Conway competed in artistic gymnastics on a national level, representing Quebec. In 1987, she represented Canada at the Pan American Games in Indianapolis, winning a bronze medal for team Canada.

==Stage career==
Conway toured with Cirque du Soleil from 1992–2000, performing on the Chinese poles and Russian swing. She was a cast member in Cirque du Soleil's Saltimbanco.

In 2001, she was cast in Teatro Zinzanni. She went on to collaborate in 18 Teatro Zinzanni productions in San Francisco and Seattle. She also co-wrote and co-directed two Teatro Zinzanni productions.

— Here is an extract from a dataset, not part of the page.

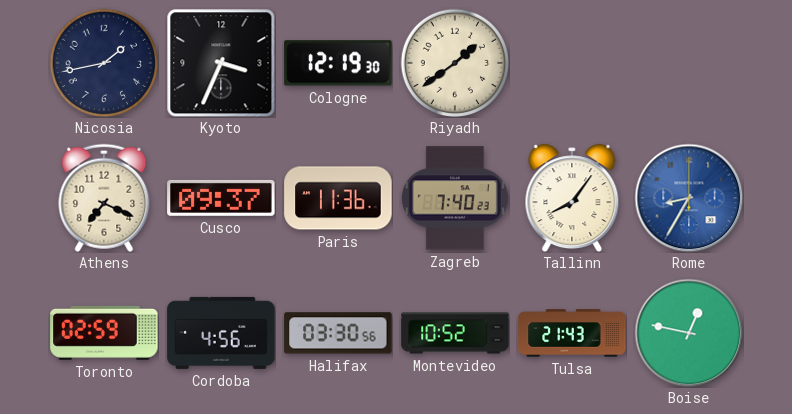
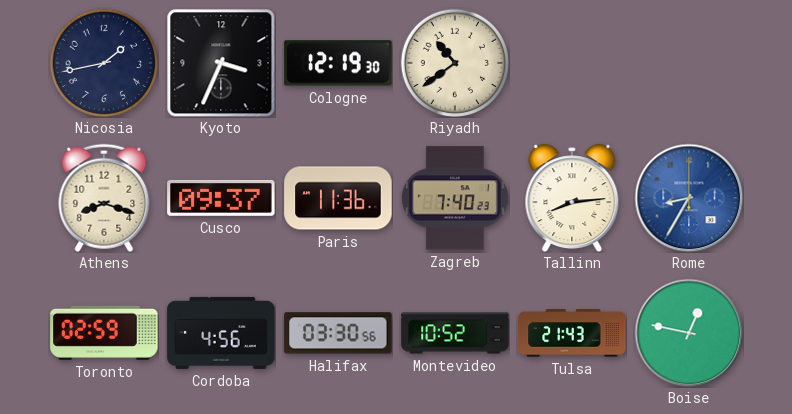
Riyadh: 1:39 -> 10:39
Athens: 7:19 -> 8:18
Tallinn: 8:06 -> 8:14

Conway appeared in several Teatro Zinzanni shows with her husband, Wayne Doba, as the tap dancing comedy duo “Dik and Mitzi”. The couple perform two-person shows in small theaters across the U.S. and Canada.

==Personal life==
Conway went into kidney failure in 2016 and spent two years on dialysis before undergoing a successful kidney transplant from an anonymous donor. She wrote about her experience in Journal Le Tour, a bilingual newspaper in Quebec.